Dataset →
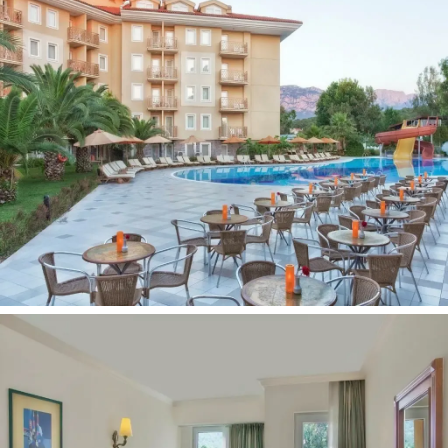
kv. m)
Viešbučio kategorija šalyje - 4*
Kambariuose:
Vonia arba dušas
Plaukų džiovintuvas
Oro kondicionierius
Belaidis internetas
Seifas (už papildomą mokestį)
Televizorius
Telefonas
Mini baras
Balkonas
Viešbučio teritorijoje:
Restoranas
Baras
Atviras baseinas
Vandens kalneliai
Prie baseino: skėčiai, gultai - nemokamai
Drabužių skalbimo/valymo paslaugos
Konferencijų salė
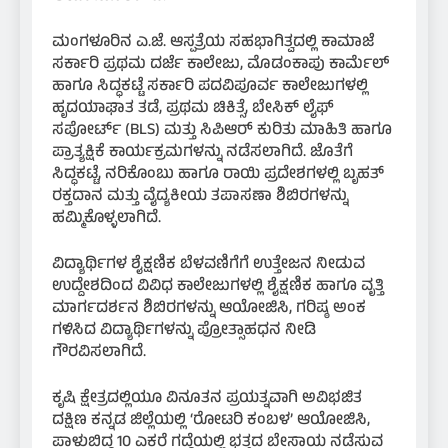
ಮಂಗಳೂರಿನ ಎ.ಜೆ. ಆಸ್ಪತ್ರೆಯ ಸಹಭಾಗಿತ್ವದಲ್ಲಿ ಕಾಮಾಜೆ
ಸರ್ಕಾರಿ ಪ್ರಥಮ ದರ್ಜೆ ಕಾಲೇಜು, ಮೊಡಂಕಾಪು ಕಾರ್ಮೆಲ್
ಹಾಗೂ ಸಿದ್ಧಕಟ್ಟೆ ಸರ್ಕಾರಿ ಪದವಿಪೂರ್ವ ಕಾಲೇಜುಗಳಲ್ಲಿ
ಹೃದಯಾಘಾತ ತಡೆ, ಪ್ರಥಮ ಚಿಕಿತ್ಸೆ, ಬೇಸಿಕ್ ಲೈಫ್
ಸಪೋರ್ಟ್ (BLS) ಮತ್ತು ಸಿಪಿಆರ್ ಕುರಿತು ಮಾಹಿತಿ ಹಾಗೂ
ಪ್ರಾತ್ಯಕ್ಷಿಕೆ ಕಾರ್ಯಕ್ರಮಗಳನ್ನು ನಡೆಸಲಾಗಿದೆ. ಜೊತೆಗೆ
ಸಿದ್ಧಕಟ್ಟೆ, ನರಿಕೊಂಬು ಹಾಗೂ ರಾಯಿ ಪ್ರದೇಶಗಳಲ್ಲಿ ಬೃಹತ್
ರಕ್ತದಾನ ಮತ್ತು ವೈದ್ಯಕೀಯ ತಪಾಸಣಾ ಶಿಬಿರಗಳನ್ನು
ಹಮ್ಮಿಕೊಳ್ಳಲಾಗಿದೆ.
ವಿದ್ಯಾರ್ಥಿಗಳ ಶೈಕ್ಷಣಿಕ ಬೆಳವಣಿಗೆಗೆ ಉತ್ತೇಜನ ನೀಡುವ
ಉದ್ದೇಶದಿಂದ ವಿವಿಧ ಕಾಲೇಜುಗಳಲ್ಲಿ ಶೈಕ್ಷಣಿಕ ಹಾಗೂ ವೃತ್ತಿ
ಮಾರ್ಗದರ್ಶನ ಶಿಬಿರಗಳನ್ನು ಆಯೋಜಿಸಿ, ಗರಿಷ್ಠ ಅಂಕ
ಗಳಿಸಿದ ವಿದ್ಯಾರ್ಥಿಗಳನ್ನು ಪ್ರೋತ್ಸಾಹಧನ ನೀಡಿ
ಗೌರವಿಸಲಾಗಿದೆ.
ಕೃಷಿ ಕ್ಷೇತ್ರದಲ್ಲಿಯೂ ವಿನೂತನ ಪ್ರಯತ್ನವಾಗಿ ಅವಿಭಜಿತ
ದಕ್ಷಿಣ ಕನ್ನಡ ಜಿಲ್ಲೆಯಲ್ಲಿ ‘ರೋಟರಿ ಕಂಬಳ’ ಆಯೋಜಿಸಿ,
ಪಾಳುಬಿದ್ದ 10 ಎಕರೆ ಗದ್ದೆಯಲ್ಲಿ ಭತ್ತದ ಬೇಸಾಯ ನಡೆಸುವ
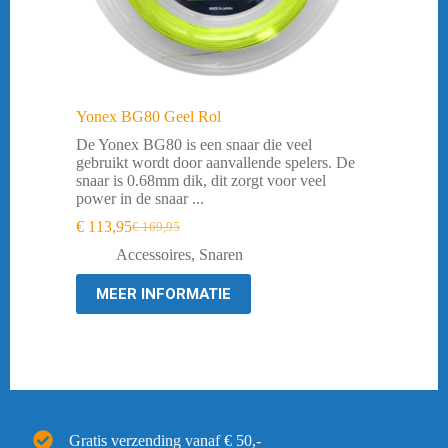
Yonex BG80 Geel Rol
De Yonex BG80 is een snaar die veel
gebruikt wordt door aanvallende spelers. De
snaar is 0.68mm dik, dit zorgt voor veel
power in de snaar ...
€
113,95
€
169,95
Oorspronkelijke
Huidige
prijs
prijs
Accessoires
,
Snaren
was:
is:
€ 169,95.
€ 113,95.
MEER INFORMATIE
Gratis verzending vanaf € 50,-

Exercise →
Skipping any images, write out all the data exactly.

Your response →
kv. m)
Viešbučio kategorija šalyje - 4*
Kambariuose:
Vonia arba dušas
Plaukų džiovintuvas
Oro kondicionierius
Belaidis internetas
Seifas (už papildomą mokestį)
Televizorius
Telefonas
Mini baras
Balkonas
Viešbučio teritorijoje:
Restoranas
Baras
Atviras baseinas
Vandens kalneliai
Prie baseino: skėčiai, gultai - nemokamai
Drabužių skalbimo/valymo paslaugos
Konferencijų salė
ಮಂಗಳೂರಿನ ಎ.ಜೆ. ಆಸ್ಪತ್ರೆಯ ಸಹಭಾಗಿತ್ವದಲ್ಲಿ ಕಾಮಾಜೆ
ಸರ್ಕಾರಿ ಪ್ರಥಮ ದರ್ಜೆ ಕಾಲೇಜು, ಮೊಡಂಕಾಪು ಕಾರ್ಮೆಲ್
ಹಾಗೂ ಸಿದ್ಧಕಟ್ಟೆ ಸರ್ಕಾರಿ ಪದವಿಪೂರ್ವ ಕಾಲೇಜುಗಳಲ್ಲಿ
ಹೃದಯಾಘಾತ ತಡೆ, ಪ್ರಥಮ ಚಿಕಿತ್ಸೆ, ಬೇಸಿಕ್ ಲೈಫ್
ಸಪೋರ್ಟ್ (BLS) ಮತ್ತು ಸಿಪಿಆರ್ ಕುರಿತು ಮಾಹಿತಿ ಹಾಗೂ
ಪ್ರಾತ್ಯಕ್ಷಿಕೆ ಕಾರ್ಯಕ್ರಮಗಳನ್ನು ನಡೆಸಲಾಗಿದೆ. ಜೊತೆಗೆ
ಸಿದ್ಧಕಟ್ಟೆ, ನರಿಕೊಂಬು ಹಾಗೂ ರಾಯಿ ಪ್ರದೇಶಗಳಲ್ಲಿ ಬೃಹತ್
ರಕ್ತದಾನ ಮತ್ತು ವೈದ್ಯಕೀಯ ತಪಾಸಣಾ ಶಿಬಿರಗಳನ್ನು
ಹಮ್ಮಿಕೊಳ್ಳಲಾಗಿದೆ.
ವಿದ್ಯಾರ್ಥಿಗಳ ಶೈಕ್ಷಣಿಕ ಬೆಳವಣಿಗೆಗೆ ಉತ್ತೇಜನ ನೀಡುವ
ಉದ್ದೇಶದಿಂದ ವಿವಿಧ ಕಾಲೇಜುಗಳಲ್ಲಿ ಶೈಕ್ಷಣಿಕ ಹಾಗೂ ವೃತ್ತಿ
ಮಾರ್ಗದರ್ಶನ ಶಿಬಿರಗಳನ್ನು ಆಯೋಜಿಸಿ, ಗರಿಷ್ಠ ಅಂಕ
ಗಳಿಸಿದ ವಿದ್ಯಾರ್ಥಿಗಳನ್ನು ಪ್ರೋತ್ಸಾಹಧನ ನೀಡಿ
ಗೌರವಿಸಲಾಗಿದೆ.
ಕೃಷಿ ಕ್ಷೇತ್ರದಲ್ಲಿಯೂ ವಿನೂತನ ಪ್ರಯತ್ನವಾಗಿ ಅವಿಭಜಿತ
ದಕ್ಷಿಣ ಕನ್ನಡ ಜಿಲ್ಲೆಯಲ್ಲಿ ‘ರೋಟರಿ ಕಂಬಳ’ ಆಯೋಜಿಸಿ,
ಪಾಳುಬಿದ್ದ 10 ಎಕರೆ ಗದ್ದೆಯಲ್ಲಿ ಭತ್ತದ ಬೇಸಾಯ ನಡೆಸುವ
Yonex BG80 Geel Rol
De Yonex BG80 is een snaar die veel
gebruikt wordt door aanvallende spelers. De
snaar is 0.68mm dik, dit zorgt voor veel
power in de snaar ...
€
113,95
€
169,95
Oorspronkelijke
Huidige
prijs
prijs
Accessoires
,
Snaren
was:
is:
€ 169,95.
€ 113,95.
MEER INFORMATIE
Gratis verzending vanaf € 50,-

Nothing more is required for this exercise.